26 And hath made of one blood all nations of men for to dwell on all the face of the earth, and hath determined the times before appointed, and the bounds of their habitation;
In the spring of 1949 I had finished my junior year and had just had my 17th birthday. I was driving west off the square of Sarcoxie on Center Street. Center Street had a hill going up beside the high school. I saw two young girls walking up Center Hill, as we referred to it as, one I knew very well the other was a stranger. Several hours later I called the one I knew and asked her, “Who was that walking up center hill with you?” She replied, “Her name is Patti Tinkle. Her father is a foreman with the Lazy Bone Shoe Factory. They just moved here.” In a few days I met that young lady named Patti. Our conversation was brief, but I knew I needed to know more. I talked with her briefly two or three more times during the summer. When school started in September I was a senior and she was a junior. Sometime in September or October I asked her for a date. We dated through my senior year and then the spring of 1950 I graduated from high school.

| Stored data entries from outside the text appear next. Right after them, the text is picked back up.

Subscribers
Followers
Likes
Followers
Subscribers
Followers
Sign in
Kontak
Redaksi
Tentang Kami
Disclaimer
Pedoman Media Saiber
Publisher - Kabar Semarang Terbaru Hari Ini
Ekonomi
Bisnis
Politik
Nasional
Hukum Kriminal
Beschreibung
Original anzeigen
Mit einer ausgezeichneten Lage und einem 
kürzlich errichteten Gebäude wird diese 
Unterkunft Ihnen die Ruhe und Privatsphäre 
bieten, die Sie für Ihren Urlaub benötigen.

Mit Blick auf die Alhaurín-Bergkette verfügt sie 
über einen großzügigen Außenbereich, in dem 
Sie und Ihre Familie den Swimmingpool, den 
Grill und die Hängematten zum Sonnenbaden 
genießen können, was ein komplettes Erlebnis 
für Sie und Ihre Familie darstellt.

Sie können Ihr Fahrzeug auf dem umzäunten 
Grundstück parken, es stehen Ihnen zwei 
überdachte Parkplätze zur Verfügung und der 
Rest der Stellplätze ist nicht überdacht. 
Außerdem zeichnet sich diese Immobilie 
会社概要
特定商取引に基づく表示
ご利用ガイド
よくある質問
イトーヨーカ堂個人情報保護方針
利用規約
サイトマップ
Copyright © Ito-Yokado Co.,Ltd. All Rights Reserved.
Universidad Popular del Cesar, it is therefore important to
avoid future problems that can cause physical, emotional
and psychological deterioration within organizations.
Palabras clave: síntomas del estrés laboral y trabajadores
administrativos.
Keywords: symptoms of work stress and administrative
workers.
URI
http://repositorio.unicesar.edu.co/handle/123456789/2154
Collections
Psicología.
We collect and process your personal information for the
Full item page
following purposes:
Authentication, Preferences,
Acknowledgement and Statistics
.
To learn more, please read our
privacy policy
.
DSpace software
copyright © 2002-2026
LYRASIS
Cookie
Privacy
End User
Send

Within 3 weeks of my graduation the Korean War broke out. I was 18 and almost certain to be drafted. I did not want to enter college at that time because I did not want college to be interrupted with the military so I took a job working in a funeral home; Thornhill Dillion Mortuary located at 4th and Wall in Joplin, Missouri, expecting to be drafted any day. In November 1951 I decided to join the US Navy. It was not until February 1, 1952 that I took a train to California to enter into basic training. Later that year God told me to marry Patti and take her as my wife. I called her and asked her if she wanted to get married. She said yes. I told her to come to San Diego where I was stationed at Balboa Naval Hospital. She came and we were married June 5, 1952. I was transferred to Oak Knoll Naval Hospital, Oakland, California in November. I remained stationed there until October 1953 when I received orders to report to US Naval Hospital, Yokosuka, Japan. I left San Francisco, October 20th, 7 days before Kathy Jane Davidson was born. In May of 1954 I brought Kathy and Patti to Yokosuka. For the first 15 months we lived in Kamakura in Japanese housing until August 1955, at which time we moved onto base housing in Yokosuka. We departed there four months later on December 18, 1955 and returned to the US where I was discharged on December 28th at the Federal Building at San Francisco. Good bye Navy!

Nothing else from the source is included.